Michael Fabbri, Assistant District Attorney, for the Commonwealth. Eric Brandt, Committee for Public Counsel Services, for the defendant.4. On September 12, 1986, the prosecutor asked for a trial date of November 13, 1986, and defendant’s counsel expressly acquiesced. That sixty-two-day period should have been excluded. See Barry v. Commonwealth, supra at 295; Commonwealth v. Farris, 390 Mass. 300, 305 (1983); Commonwealth v. Bunting, 401 Mass. 687, 690 (1988); Commonwealth v. Campbell, 401 Mass. 698, 702 (1988).
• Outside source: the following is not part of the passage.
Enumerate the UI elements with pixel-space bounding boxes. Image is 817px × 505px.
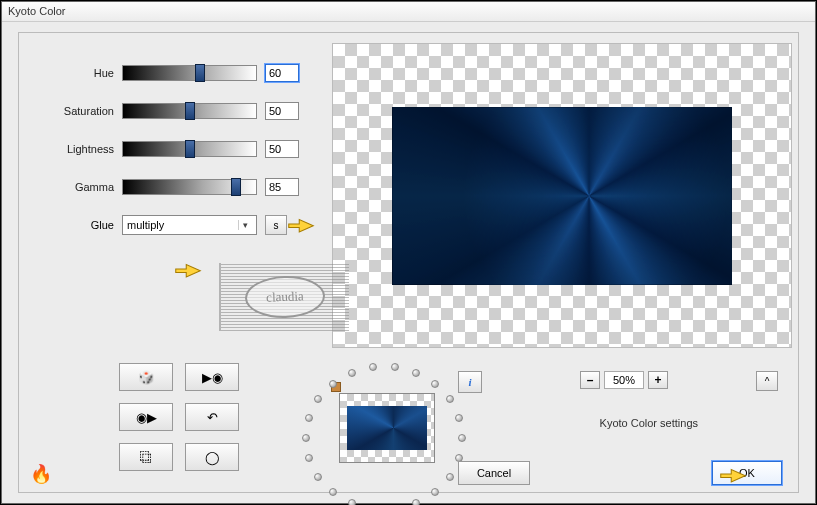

5. On November 13, 1986, the prosecutor reported that he was ready for trial with witnesses on call. The defendant’s counsel informed the judge that the defendant’s Arizona convictions had been reversed. Defendant’s counsel asked that the defendant be admitted to bail; the request was denied. Then the defendant’s counsel asked for and was granted a continuance to November 21, 1986, so that he could determine the defendant’s status in Arizona. This period of eight days should have been excluded.
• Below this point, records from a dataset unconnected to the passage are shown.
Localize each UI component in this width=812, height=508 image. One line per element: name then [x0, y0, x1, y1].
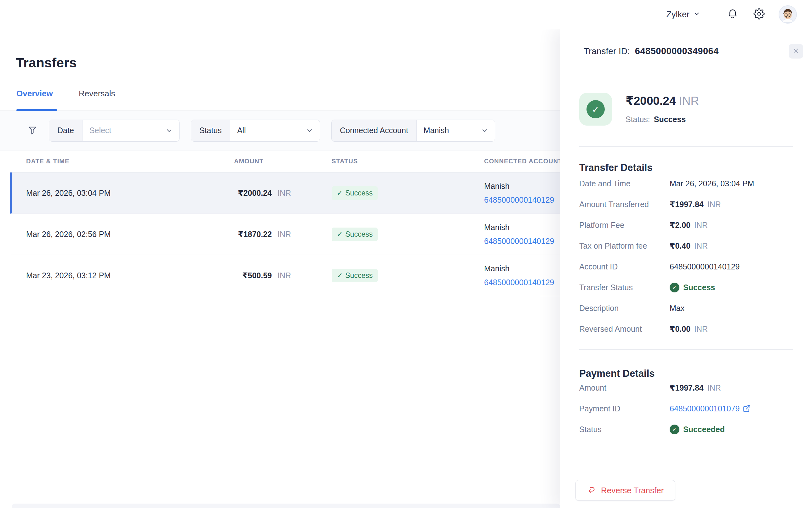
detail-label: Payment ID [579, 404, 670, 413]
connected-account-filter-value: Manish [417, 120, 456, 141]
table-header-row: DATE & TIME AMOUNT STATUS CONNECTED ACCO… [10, 151, 560, 172]
cell-connected-account: Manish6485000000140129 [483, 220, 560, 248]
reverse-arrow-icon [587, 485, 596, 496]
account-name: Manish [484, 220, 560, 234]
table-row[interactable]: Mar 23, 2026, 03:12 PM₹500.59INR✓Success… [10, 255, 560, 296]
currency-code: INR [707, 200, 721, 209]
user-avatar[interactable] [779, 5, 797, 24]
detail-value: ₹0.40INR [670, 242, 708, 251]
tab-reversals[interactable]: Reversals [79, 89, 115, 98]
transfer-details-panel: Transfer ID: 6485000000349064 ✓ ₹2000.24… [560, 29, 812, 508]
detail-row: Tax on Platform fee₹0.40INR [579, 236, 800, 256]
text-value: Mar 26, 2026, 03:04 PM [670, 179, 754, 188]
transfer-details-list: Date and TimeMar 26, 2026, 03:04 PMAmoun… [579, 173, 800, 339]
account-id-link[interactable]: 6485000000140129 [484, 276, 560, 289]
connected-account-filter[interactable]: Connected Account Manish [331, 120, 495, 142]
detail-value: ₹1997.84INR [670, 383, 721, 392]
detail-label: Date and Time [579, 179, 670, 188]
detail-value: 6485000000101079 [670, 404, 751, 413]
notifications-button[interactable] [726, 7, 740, 22]
account-id-link[interactable]: 6485000000140129 [484, 193, 560, 207]
close-panel-button[interactable] [789, 44, 803, 58]
table-row[interactable]: Mar 26, 2026, 03:04 PM₹2000.24INR✓Succes… [10, 172, 560, 214]
detail-label: Status [579, 425, 670, 434]
success-check-icon: ✓ [670, 425, 680, 434]
detail-label: Amount [579, 383, 670, 392]
status-badge: ✓Success [332, 269, 378, 282]
summary-status: Status:Success [625, 115, 686, 124]
currency-code: INR [707, 383, 721, 392]
detail-row: Transfer Status✓Success [579, 277, 800, 298]
detail-row: Reversed Amount₹0.00INR [579, 319, 800, 339]
currency-value: ₹1997.84 [670, 200, 704, 209]
check-icon: ✓ [337, 271, 343, 280]
page-title: Transfers [16, 55, 77, 71]
success-check-icon: ✓ [670, 283, 680, 292]
external-link-icon [743, 405, 751, 413]
cell-amount: ₹500.59INR [212, 271, 316, 280]
amount-value: ₹500.59 [212, 271, 272, 280]
cell-status: ✓Success [316, 269, 483, 282]
filter-button[interactable] [27, 125, 38, 136]
status-filter[interactable]: Status All [191, 120, 320, 142]
status-filter-label: Status [191, 120, 230, 141]
tab-overview[interactable]: Overview [16, 89, 53, 98]
topbar-divider [713, 7, 713, 22]
currency-value: ₹0.40 [670, 242, 690, 251]
detail-row: Platform Fee₹2.00INR [579, 215, 800, 236]
org-switcher[interactable]: Zylker [666, 10, 700, 19]
connected-account-filter-label: Connected Account [332, 120, 417, 141]
chevron-down-icon [693, 10, 700, 19]
currency-value: ₹0.00 [670, 325, 690, 334]
success-check-icon: ✓ [586, 100, 605, 118]
currency-value: ₹1997.84 [670, 383, 704, 392]
column-header-datetime: DATE & TIME [26, 158, 212, 165]
account-name: Manish [484, 261, 560, 276]
status-badge: ✓Success [332, 186, 378, 200]
status-text: Success [345, 230, 373, 239]
detail-value: ₹2.00INR [670, 221, 708, 230]
reverse-transfer-button[interactable]: Reverse Transfer [575, 480, 675, 501]
transfer-details-heading: Transfer Details [579, 162, 653, 173]
settings-button[interactable] [752, 7, 766, 22]
column-header-amount: AMOUNT [212, 158, 316, 165]
check-icon: ✓ [337, 189, 343, 197]
transfers-table: DATE & TIME AMOUNT STATUS CONNECTED ACCO… [10, 151, 560, 296]
transfer-id-label: Transfer ID: [584, 46, 630, 56]
table-row[interactable]: Mar 26, 2026, 02:56 PM₹1870.22INR✓Succes… [10, 214, 560, 255]
detail-label: Tax on Platform fee [579, 242, 670, 251]
currency-code: INR [694, 221, 708, 230]
payment-id-link[interactable]: 6485000000101079 [670, 404, 751, 413]
filter-bar: Date Select Status All Connected Account… [0, 111, 560, 151]
detail-row: Payment ID6485000000101079 [579, 398, 800, 419]
summary-status-value: Success [654, 115, 686, 124]
summary-status-label: Status: [625, 115, 650, 124]
detail-row: Status✓Succeeded [579, 419, 800, 440]
cell-connected-account: Manish6485000000140129 [483, 261, 560, 289]
detail-label: Transfer Status [579, 283, 670, 292]
summary-amount-value: ₹2000.24 [625, 94, 676, 107]
detail-value: Max [670, 304, 685, 313]
panel-divider [579, 146, 793, 147]
account-id-link[interactable]: 6485000000140129 [484, 234, 560, 248]
cell-amount: ₹2000.24INR [212, 188, 316, 198]
detail-row: Amount Transferred₹1997.84INR [579, 194, 800, 215]
footer-strip [12, 504, 560, 508]
org-name: Zylker [666, 10, 690, 19]
main-content: Transfers Overview Reversals Date Select… [0, 30, 560, 508]
table-body: Mar 26, 2026, 03:04 PM₹2000.24INR✓Succes… [10, 172, 560, 296]
link-text: 6485000000101079 [670, 404, 740, 413]
currency-code: INR [694, 242, 708, 251]
detail-label: Description [579, 304, 670, 313]
cell-status: ✓Success [316, 186, 483, 200]
detail-value: ✓Success [670, 283, 715, 292]
avatar-illustration [779, 6, 796, 23]
detail-row: Date and TimeMar 26, 2026, 03:04 PM [579, 173, 800, 194]
date-filter[interactable]: Date Select [49, 120, 180, 142]
cell-datetime: Mar 23, 2026, 03:12 PM [26, 271, 212, 280]
amount-currency: INR [277, 271, 291, 280]
currency-code: INR [694, 325, 708, 334]
chevron-down-icon [306, 120, 320, 141]
transfer-id-value: 6485000000349064 [635, 46, 789, 56]
detail-value: ₹0.00INR [670, 325, 708, 334]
6. On November 21, 1986, another case was on trial in the only criminal session of the Superior Court in Lowell. The parties asked for a trial date. Defendant’s counsel stated that he preferred to have the trial in Lowell even though he knew only one session operated there. By agreement, a trial date for December 18, 1986, was set, and defendant’s counsel stated that “ [i]f there’s a problem at that time perhaps we could have it moved to Cambridge. ” On November 21, 1986, taking into account periods of exclusion which we have previously discussed, seventy-four of the 180 statutory days had passed. In addition, the twenty-seven-day period from November 21 to December 18, 1986, should not be counted for the reason either that the defendant acquiesced in the continuance or that it was necessitated by scheduling difficulties. See Commonwealth v. Dickson, 386 Mass. 230, 232(1982);Commonwealth v. Carrillo, 5 Mass. App. Ct. 812,813 (1977).
In summary, we conclude that only seventy-four days of the 180-day period prescribed by the Act had elapsed on December 18, 1986, when the motion to dismiss was filed. See note 2, supra. Thus, it was error to dismiss the indictments.
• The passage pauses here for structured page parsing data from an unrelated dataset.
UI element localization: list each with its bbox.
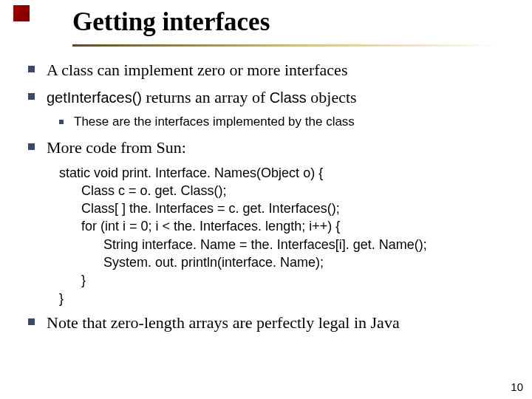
bullet-text: getInterfaces() returns an array of Clas… [47,86,357,108]
slide: Getting interfaces A class can implement… [0,0,532,399]
title-block: Getting interfaces [72,7,499,47]
square-bullet-icon [28,143,35,150]
text-fragment: returns an array of [142,88,270,106]
square-bullet-icon [28,93,35,100]
page-number: 10 [511,381,523,393]
square-bullet-icon [28,66,35,72]
text-fragment: objects [307,88,357,106]
title-underline [72,44,499,47]
code-block: static void print. Interface. Names(Obje… [59,164,508,307]
bullet-text: More code from Sun: [47,137,186,158]
bullet-level2: These are the interfaces implemented by … [59,114,508,130]
square-bullet-icon [28,318,35,325]
bullet-level1: More code from Sun: [28,137,508,158]
inline-code: getInterfaces() [47,89,142,106]
bullet-level1: getInterfaces() returns an array of Clas… [28,86,508,108]
square-bullet-icon [59,120,64,124]
bullet-text: A class can implement zero or more inter… [47,59,347,81]
title-accent [13,5,30,21]
bullet-level1: Note that zero-length arrays are perfect… [28,312,508,333]
slide-body: A class can implement zero or more inter… [28,59,508,339]
slide-title: Getting interfaces [72,7,499,43]
bullet-text: These are the interfaces implemented by … [74,114,355,130]
bullet-text: Note that zero-length arrays are perfect… [47,312,400,333]
inline-code: Class [270,89,307,106]
bullet-level1: A class can implement zero or more inter… [28,59,508,81]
We note that in the circumstances the purposes of the Act have not been frustrated. The Commonwealth has not been dilatory. Both the prosecutor and the defendant’s counsel harbored a mistaken belief about the beginning date of the 180-day period. The defendant’s rehabilitation in Arizona has not been adversely affected. The charges are serious. See Commonwealth v. Petrozziello, supra at 81-82.
The order allowing the defendant’s motion to dismiss the indictments is reversed.
So ordered.
Until shortly before the defendant filed his motion to dismiss, both the prosecutor and defense counsel labored under the misapprehension that the 180-day period began to run on the day (July 14, 1986) when the defendant first appeared in court pursuant to his request under the Act for disposition of the charges. The Commonwealth concedes that this misunderstanding did not alter the statutory period.
The filing of the motion suspended the running of time until the motion was decided. “The clock will not start running again until the rescript on this appeal has been entered in the trial court.” Commonwealth v. Petrozziello, supra at 80.
The defendant concedes that we may properly consider the transcripts of the November 13 and 21, 1986, hearings.
The defendant filed an affidavit in which he refers to the first two of these hearings.
The motion to suppress had been filed. No motion to dismiss, other than the one which is the subject of this appeal, was ever filed.